In April 2004, he appeared on AZPM's Arizona Illustrated program. During that interview, McCain spoke about standing up for one's beliefs.
"Moral courage is like a muscle: The more you use it, the stronger it gets. The first time you stand up to a class bully, it's hard. The second time, it's not so hard," said McCain.
In 2017 after the announcement of his brain cancer diagnosis, McCain stood up and cast the deciding vote to keep the Affordable Care Act, better known as Obamacare.
That infamous thumbs down vote earned him the ire of President Donald Trump, who mocked him for it. That mocking continued as late as a Trump speech to the Conservative Political Action Conference (CPAC) in February 2018.
McCain was also a champion of immigration reform. He led bipartisan efforts in 2007 and 2013. His illness kept him out of the Senate during the 2018 immigration reform debates.
He also became an influence in foreign affairs as the chair of the Senate Foreign Services Committee.
In February 2018, McCain's wife Cindy traveled to Germany to accept an award on his behalf from the Munich Security Conference.

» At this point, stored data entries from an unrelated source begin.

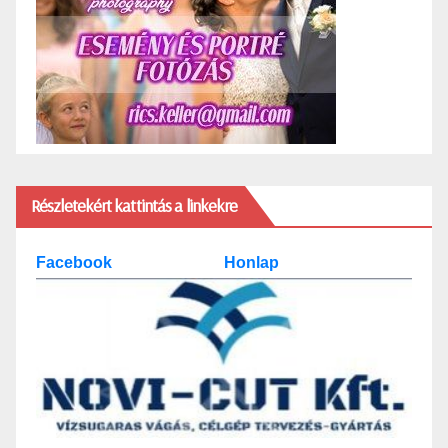
Részletekért kattintás a linkekre
Facebook
Honlap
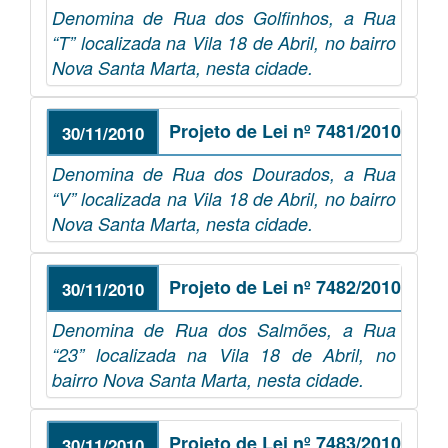
Denomina de Rua dos Golfinhos, a Rua
“T” localizada na Vila 18 de Abril, no bairro
Nova Santa Marta, nesta cidade.
Projeto de Lei nº 7481/2010
30/11/2010
Denomina de Rua dos Dourados, a Rua
“V” localizada na Vila 18 de Abril, no bairro
Nova Santa Marta, nesta cidade.
Projeto de Lei nº 7482/2010
30/11/2010
Denomina de Rua dos Salmões, a Rua
“23” localizada na Vila 18 de Abril, no
bairro Nova Santa Marta, nesta cidade.
Projeto de Lei nº 7483/2010
30/11/2010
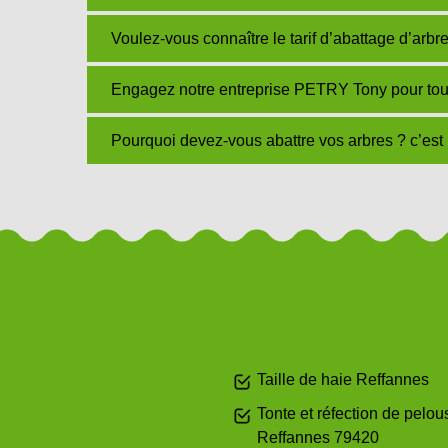
Voulez-vous connaître le tarif d’abattage d’arb
Engagez notre entreprise PETRY Tony pour tous
Pourquoi devez-vous abattre vos arbres ? c’est
Taille de haie Reffannes
Tonte et réfection de pelou
Reffannes 79420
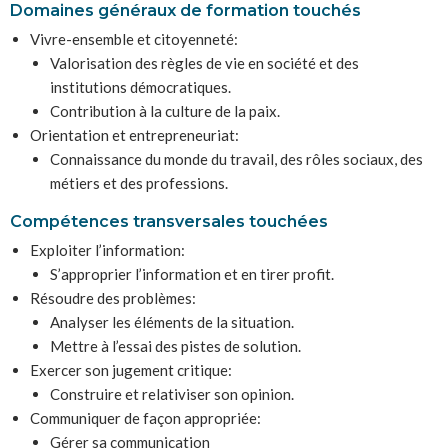
Domaines généraux de formation touchés
Vivre-ensemble et citoyenneté:
Valorisation des règles de vie en société et des
institutions démocratiques.
Contribution à la culture de la paix.
Orientation et entrepreneuriat:
Connaissance du monde du travail, des rôles sociaux, des
métiers et des professions.
Compétences transversales touchées
Exploiter l’information:
S’approprier l’information et en tirer profit.
Résoudre des problèmes:
Analyser les éléments de la situation.
Mettre à l’essai des pistes de solution.
Exercer son jugement critique:
Construire et relativiser son opinion.
Communiquer de façon appropriée:
Gérer sa communication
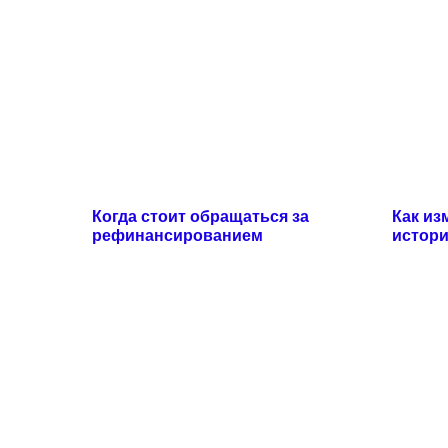
Когда стоит обращаться за
Как из
рефинансированием
истори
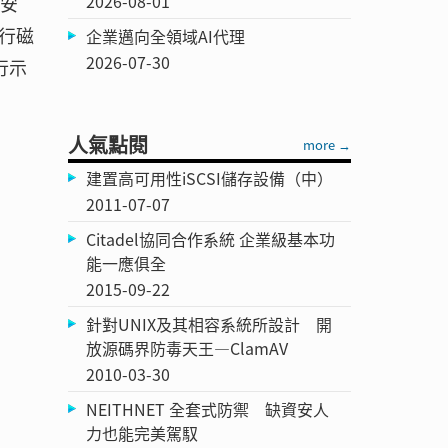
2026-08-01
，安
行磁
企業邁向全領域AI代理
2026-07-30
行示
人氣點閱
more →
建置高可用性iSCSI儲存設備（中）
2011-07-07
Citadel協同合作系統 企業級基本功
能一應俱全
2015-09-22
針對UNIX及其相容系統所設計 開
放源碼界防毒天王—ClamAV
2010-03-30
NEITHNET 全套式防禦 缺資安人
力也能完美駕馭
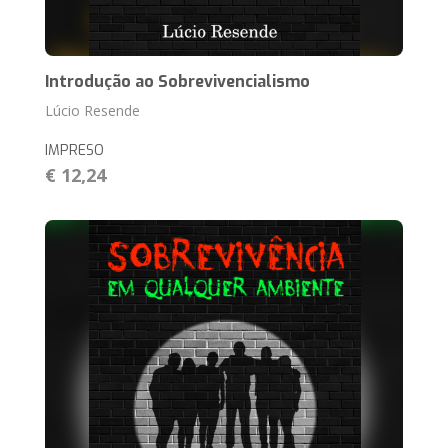
Introdução ao Sobrevivencialismo
Lúcio Resende
IMPRESO
€ 12,24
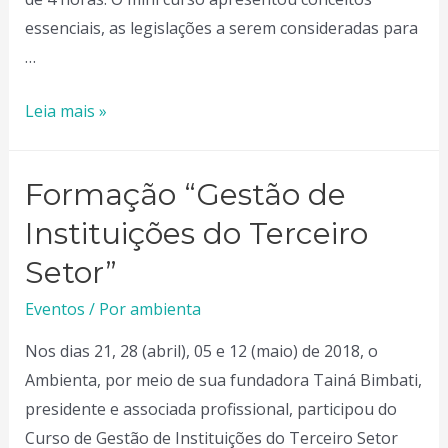
essenciais, as legislações a serem consideradas para
…
Minicurso
Leia mais »
“Fundamentos
para
Formação “Gestão de
a
elaboração
Instituições do Terceiro
de
Setor”​
Planos
Eventos
/ Por
ambienta
de
Gerenciamento
Nos dias 21, 28 (abril), 05 e 12 (maio) de 2018, o
de
Ambienta, por meio de sua fundadora Tainá Bimbati,
Resíduos
presidente e associada profissional, participou do
Sólidos”​
Curso de Gestão de Instituições do Terceiro Setor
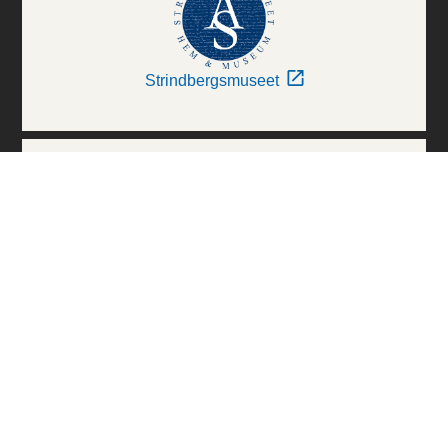
Strindbergsmuseet
Thielska Galleriet
Världskulturmuseerna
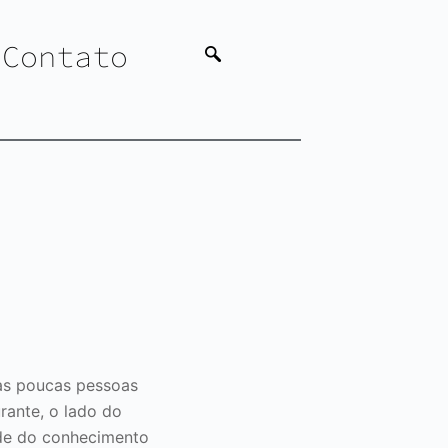
Contato
as poucas pessoas
rante, o lado do
dade do conhecimento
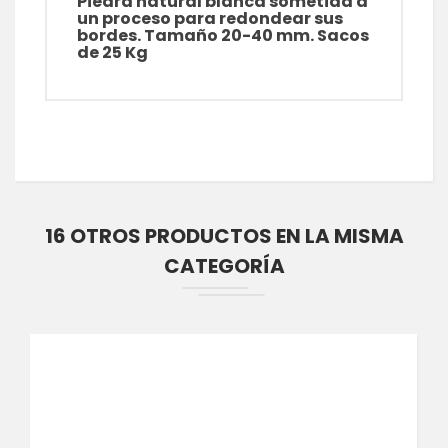
Piedra natural blanca sometida a
un proceso para redondear sus
bordes. Tamaño 20-40 mm. Sacos
de 25 Kg
16 OTROS PRODUCTOS EN LA MISMA
CATEGORÍA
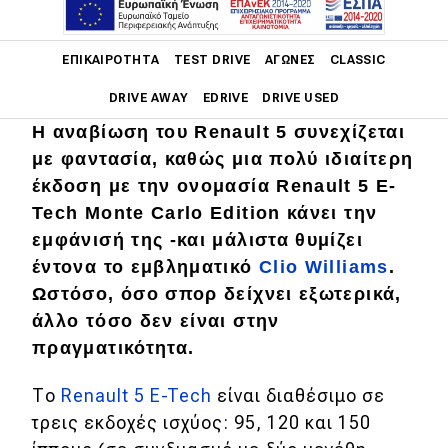
ΦΩΤΟΓΡΑΦΙΕΣ
Main navigation
ΕΠΙΚΑΙΡΌΤΗΤΑ
TEST DRIVE
ΑΓΏΝΕΣ
CLASSIC
DRIVE AWAY
EDRIVE
DRIVE USED
Η αναβίωση του Renault 5 συνεχίζεται
Main navigation
με φαντασία, καθώς μια πολύ ιδιαίτερη
Επικαιρότητα
έκδοση με την ονομασία Renault 5 E-
Νέα μοντέλα
Tech Monte Carlo Edition κάνει την
εμφάνισή της -και μάλιστα θυμίζει
Πρωτότυπα
έντονα το εμβληματικό
Clio Williams
.
Ελλάδα
Ωστόσο, όσο σπορ δείχνει εξωτερικά,
άλλο τόσο δεν είναι στην
Κόσμος
πραγματικότητα.
Τεχνολογία
Το
Renault 5 E-Tech
είναι διαθέσιμο σε
Ασφάλεια
τρεις εκδοχές ισχύος: 95, 120 και 150
Αγορά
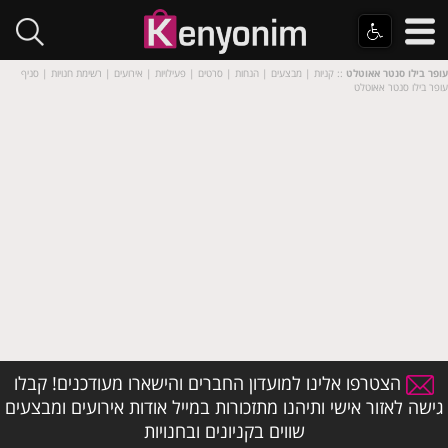
עופר בילו סנטר אאוטלט
:: קניות | מבצעים | הנחות | סרטים | פעילויות | אירועים | רשימת חנויות | סניף
עופר בילו סנטר אאוטלט
הצטרפו אלינו למועדון החברים והישארו מעודכנים! קבלו
גישה לאזור אישי ותיהנו מתזכורות במייל אודות אירועים ומבצעים
שווים בקניונים ובחנויות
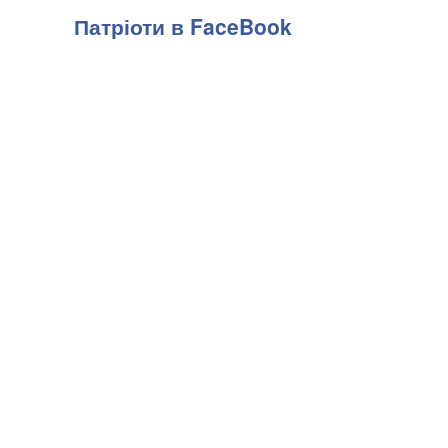
Патріоти в FaceBook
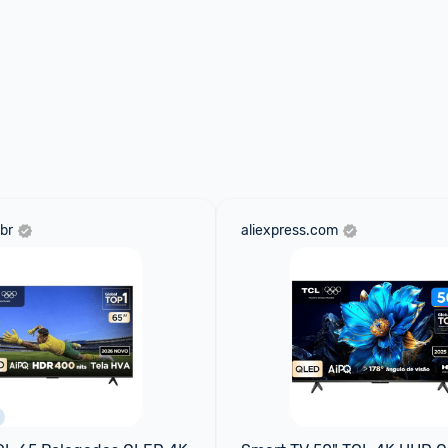
br
aliexpress.com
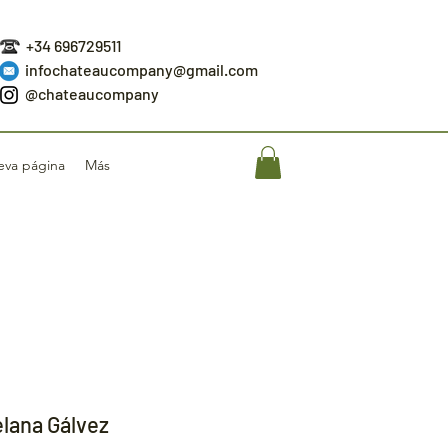
+34 696729511
infochateaucompany@gmail.com
@chateaucompany
va página
Más
lana Gálvez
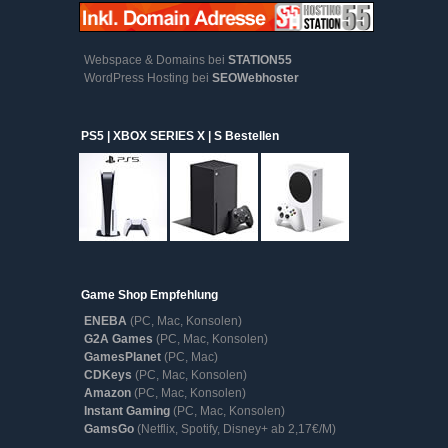
Webspace & Domains bei
STATION55
WordPress Hosting bei
SEOWebhoster
PS5 | XBOX SERIES X | S Bestellen
Game Shop Empfehlung
ENEBA
(PC, Mac, Konsolen)
G2A Games
(PC, Mac, Konsolen)
GamesPlanet
(PC, Mac)
CDKeys
(PC, Mac, Konsolen)
Amazon
(PC, Mac, Konsolen)
Instant Gaming
(PC, Mac, Konsolen)
GamsGo
(Netflix, Spotify, Disney+ ab 2,17€/M)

The award is given for service to international peace and conflict resolution. Former Vice President Joe Biden was also at the award ceremony.
In June 2017, McCain spoke on the Senate floor about his cancer diagnosis. At the time, he also reflected on his years at the Capitol.
"Make no mistake, my service here is the most important job I've had in my life. And I am so grateful, so grateful to the people of Arizona for the privilege, for the honor of serving here and the opportunities it gives me to play a small role in the history of the country that I love."